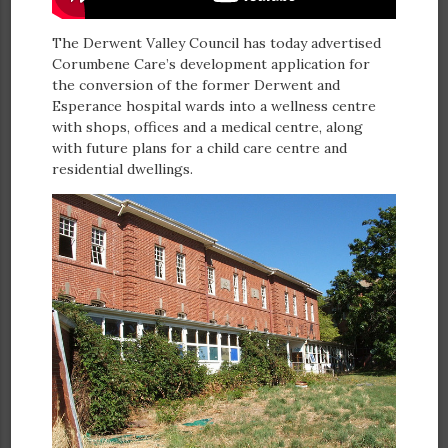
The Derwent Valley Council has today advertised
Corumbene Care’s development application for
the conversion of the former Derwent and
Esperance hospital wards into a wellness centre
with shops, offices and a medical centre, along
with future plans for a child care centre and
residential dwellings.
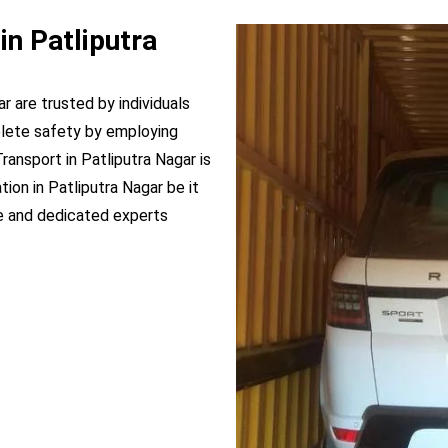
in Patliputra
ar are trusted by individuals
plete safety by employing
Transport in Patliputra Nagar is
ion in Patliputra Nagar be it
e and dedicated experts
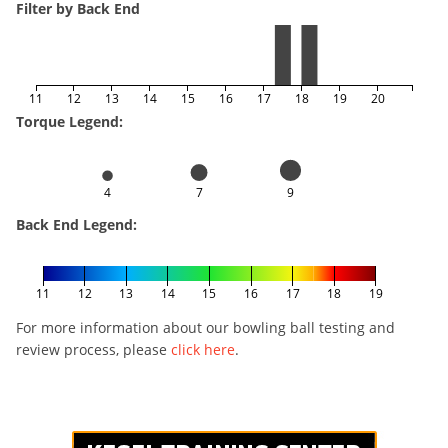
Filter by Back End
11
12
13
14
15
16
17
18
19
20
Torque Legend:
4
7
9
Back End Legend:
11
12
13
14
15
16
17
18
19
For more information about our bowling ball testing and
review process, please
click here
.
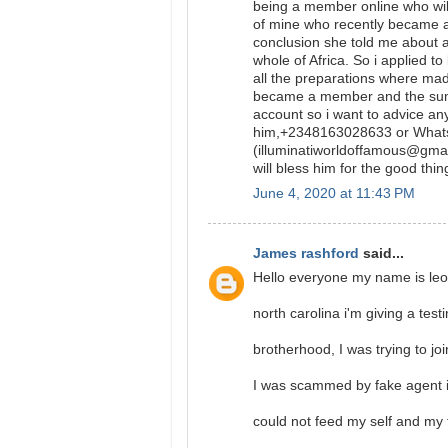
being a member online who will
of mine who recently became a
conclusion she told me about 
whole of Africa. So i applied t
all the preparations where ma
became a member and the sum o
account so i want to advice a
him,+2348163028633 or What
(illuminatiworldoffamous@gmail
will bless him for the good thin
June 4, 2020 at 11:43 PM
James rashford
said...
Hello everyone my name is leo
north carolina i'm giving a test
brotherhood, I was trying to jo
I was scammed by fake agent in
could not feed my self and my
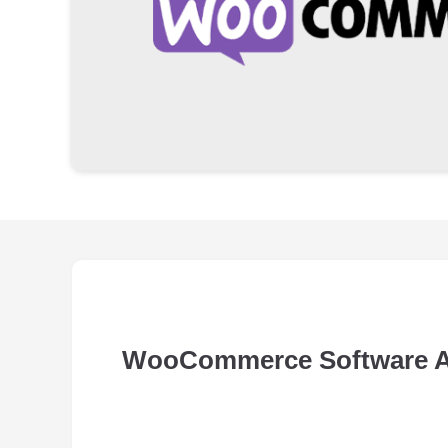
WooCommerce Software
---
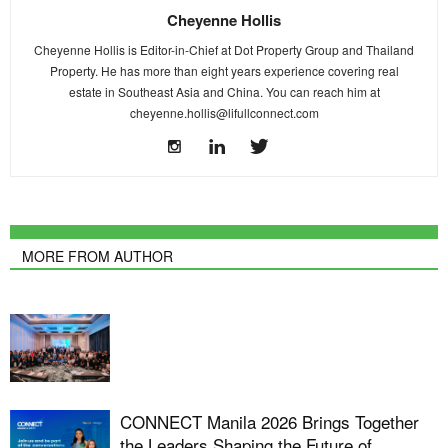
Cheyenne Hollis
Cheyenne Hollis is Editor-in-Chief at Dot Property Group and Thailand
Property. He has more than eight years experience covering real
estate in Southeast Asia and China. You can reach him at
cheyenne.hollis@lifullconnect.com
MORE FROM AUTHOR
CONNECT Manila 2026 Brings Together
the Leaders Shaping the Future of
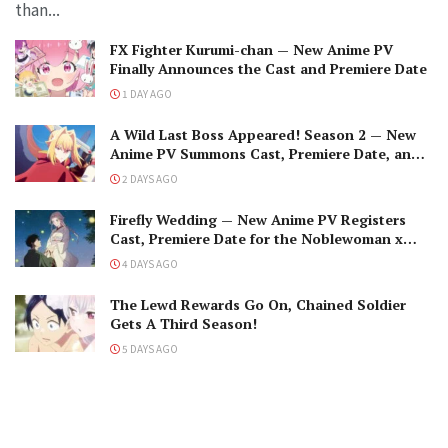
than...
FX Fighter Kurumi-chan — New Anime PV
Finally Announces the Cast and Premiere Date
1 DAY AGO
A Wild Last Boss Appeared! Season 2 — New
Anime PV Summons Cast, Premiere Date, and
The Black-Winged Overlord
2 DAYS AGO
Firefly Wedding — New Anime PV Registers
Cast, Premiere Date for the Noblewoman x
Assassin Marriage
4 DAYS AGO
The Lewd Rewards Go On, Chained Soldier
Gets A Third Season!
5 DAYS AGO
--
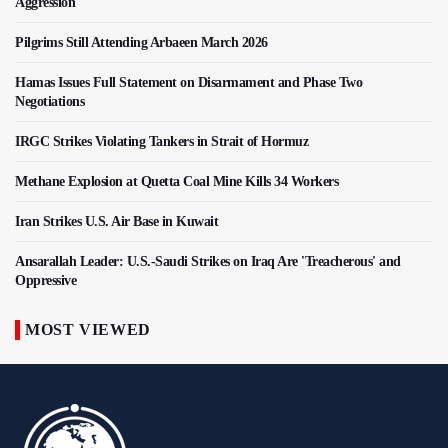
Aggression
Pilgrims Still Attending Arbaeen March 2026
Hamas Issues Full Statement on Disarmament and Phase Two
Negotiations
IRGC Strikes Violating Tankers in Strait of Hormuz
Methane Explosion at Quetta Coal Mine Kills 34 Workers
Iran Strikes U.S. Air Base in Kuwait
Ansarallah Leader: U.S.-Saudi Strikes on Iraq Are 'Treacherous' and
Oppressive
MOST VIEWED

### [What you will do]
Please copy the lines above exactly, starting at the line that holds "The Derwent Valley" and ending at the line that holds "WooCommerce Software"; include both, but no pictures.

### [Solved exercise]
The Derwent Valley Council has today advertised
Corumbene Care’s development application for
the conversion of the former Derwent and
Esperance hospital wards into a wellness centre
with shops, offices and a medical centre, along
with future plans for a child care centre and
residential dwellings.
in Patliputra
ar are trusted by individuals
plete safety by employing
Transport in Patliputra Nagar is
ion in Patliputra Nagar be it
e and dedicated experts
Filter by Back End
11
12
13
14
15
16
17
18
19
20
Torque Legend:
4
7
9
Back End Legend:
11
12
13
14
15
16
17
18
19
For more information about our bowling ball testing and
review process, please
click here
.
being a member online who will
of mine who recently became a
conclusion she told me about 
whole of Africa. So i applied t
all the preparations where ma
became a member and the sum o
account so i want to advice a
him,+2348163028633 or What
(illuminatiworldoffamous@gmail
will bless him for the good thin
June 4, 2020 at 11:43 PM
James rashford
said...
Hello everyone my name is leo
north carolina i'm giving a test
brotherhood, I was trying to jo
I was scammed by fake agent in
could not feed my self and my
WooCommerce Software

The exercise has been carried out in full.